If elected, Peter Schwartzman would balance his responsibility as a Knox professor with those as Galesburg’s mayor. The local election will be held on Tuesday, April 6th.

For Environmental Studies Professor Peter Schwartzman, the opportunity to run for alderman first presented itself ten years ago, when he encouraged several acquaintances who were heads of organizations in town to run for office. Despite his praising their leadership, all of them declined. As a result, Schwartzman wondered if this was his cue for himself to run for office. 

 “I was sitting there thinking, well maybe I should run… I’m not good at persuasion but I guess I could talk myself into doing it.” Schwartzman recalled.

After careful consideration and gathering insight, Schwartzman made the decision to run for the fifth ward alderman in 2011. Running against an incumbent and a third candidate, success was far from certain. After going door to door in the city, Schwartzman was successful in garnering the majority of the vote. 

 “I didn’t know if I had a chance at all…” Schwartzman said. “I was not a politician, I had never been a politician, I never imagined being a politician.”

Since then, Schwartzman has been reelected to fifth ward alderman twice.
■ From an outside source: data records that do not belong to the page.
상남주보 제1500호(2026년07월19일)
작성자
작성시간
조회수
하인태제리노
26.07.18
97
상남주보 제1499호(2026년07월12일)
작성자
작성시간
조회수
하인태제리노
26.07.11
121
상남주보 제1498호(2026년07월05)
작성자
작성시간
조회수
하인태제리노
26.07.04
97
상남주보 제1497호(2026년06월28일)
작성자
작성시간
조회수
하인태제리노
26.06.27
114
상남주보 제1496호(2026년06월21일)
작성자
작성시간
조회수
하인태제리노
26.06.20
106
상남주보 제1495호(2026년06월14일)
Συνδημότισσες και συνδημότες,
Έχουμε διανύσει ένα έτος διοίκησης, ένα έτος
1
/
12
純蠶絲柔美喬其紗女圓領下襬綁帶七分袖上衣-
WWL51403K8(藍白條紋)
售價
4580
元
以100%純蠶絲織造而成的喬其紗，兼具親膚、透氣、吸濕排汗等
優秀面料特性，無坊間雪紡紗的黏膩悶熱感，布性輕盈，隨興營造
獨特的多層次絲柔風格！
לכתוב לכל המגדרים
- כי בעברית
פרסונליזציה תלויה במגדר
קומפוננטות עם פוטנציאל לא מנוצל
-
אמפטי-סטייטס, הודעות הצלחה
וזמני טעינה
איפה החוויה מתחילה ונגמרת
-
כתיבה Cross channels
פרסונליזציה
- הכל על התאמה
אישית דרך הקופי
In these last ten years serving on the council, he admits that communication hasn’t been the best.

“It’s been challenging to get things done.” Schwartzman admits. “I’ve learned how city government works and how it doesn’t work.”

The issue of communication and efficiency isn’t unique to Galesburg politics. It’s an issue within most if not all local governments, but is something that Schwartzman hopes to change. He hopes to facilitate communication between community members and the council, so that elected members can better respond to the concerns of the public.
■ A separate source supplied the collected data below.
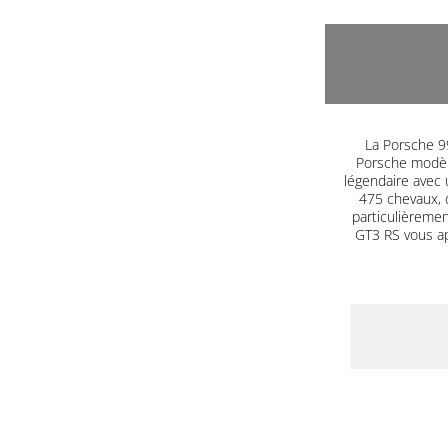
La Porsche 99
Porsche modèle
légendaire avec 
475 chevaux, 
particulièrement
GT3 RS vous a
 “In deciding to run for mayor, I looked at the situation and I said, ‘I’m just as much in love with Galesburg and its future as anyone,” Schwartzman said. “And for it to realize its potential, I think we need a change. And I think I have the vision to make that happen, and make it happen for all people in Galesburg, not just people in one sector.”
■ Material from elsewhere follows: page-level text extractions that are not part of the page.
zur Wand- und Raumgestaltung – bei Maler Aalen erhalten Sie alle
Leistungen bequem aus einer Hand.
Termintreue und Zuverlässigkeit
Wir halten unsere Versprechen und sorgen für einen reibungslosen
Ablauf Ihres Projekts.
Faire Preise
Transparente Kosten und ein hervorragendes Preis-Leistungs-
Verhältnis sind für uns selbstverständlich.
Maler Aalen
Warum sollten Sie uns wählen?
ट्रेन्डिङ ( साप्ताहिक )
Many of his initiatives involve taking both an environmentalist and humanitarian approach. Several years ago, the city completely switched to renewable energy for its electricity. More recently, the city began powering its water pump through solar energy, which saves the city fifty thousand dollars a year. In the midst of the Covid-19 pandemic, Schwartzman spoke out against the water shut-offs that were occurring for those that were unable to pay their water bills.

“You have to be able to justify what you spend, but you also have to make very strategic investments to save money,” Schwartzman explained when discussing his initiatives.

In the eyes of Schwartzman, community involvement is of utmost importance, regardless of whether everyone agrees or not. Citing the mayoral election four years ago, only 4,500 people voted, which leaves out several community members that are able to vote. Most people vote in major presidential elections and rarely vote in local elections, despite local elections having significantly more influence in progress that gets made at the community level. 

“I’m doing everything I can to make sure everybody votes,” Schwartzman said. “Whether they vote for me or not, it doesn’t matter. I prefer that they vote than they dont vote.”

In the case that Schwartzman wins the mayoral election, he doesn’t see it affecting his career as a professor too heavily, despite it being an unprecedented combination of occupations.

“As far as I know, there has never been a professor at Knox who has been the mayor of Galesburg.” Schwartzman said. 

With the mayor’s salary being only twelve thousand dollars per year, quitting teaching is out of the question. In addition to that, Schwartzman fully intends to teach for as long as he can, regardless of his political position. With that, the only possible adjustment that may happen in the case of winning the mayoral election is to slightly lower the number of courses offered in order to better manage both the duties of mayor and professor.

 “Teaching is an extremely important part of my life.”

 The election for the mayor of Galesburg as well as several other local offices will be held on April 6th. Schwartzman is running against incumbent mayor John Pritchard, and Kristine Crow.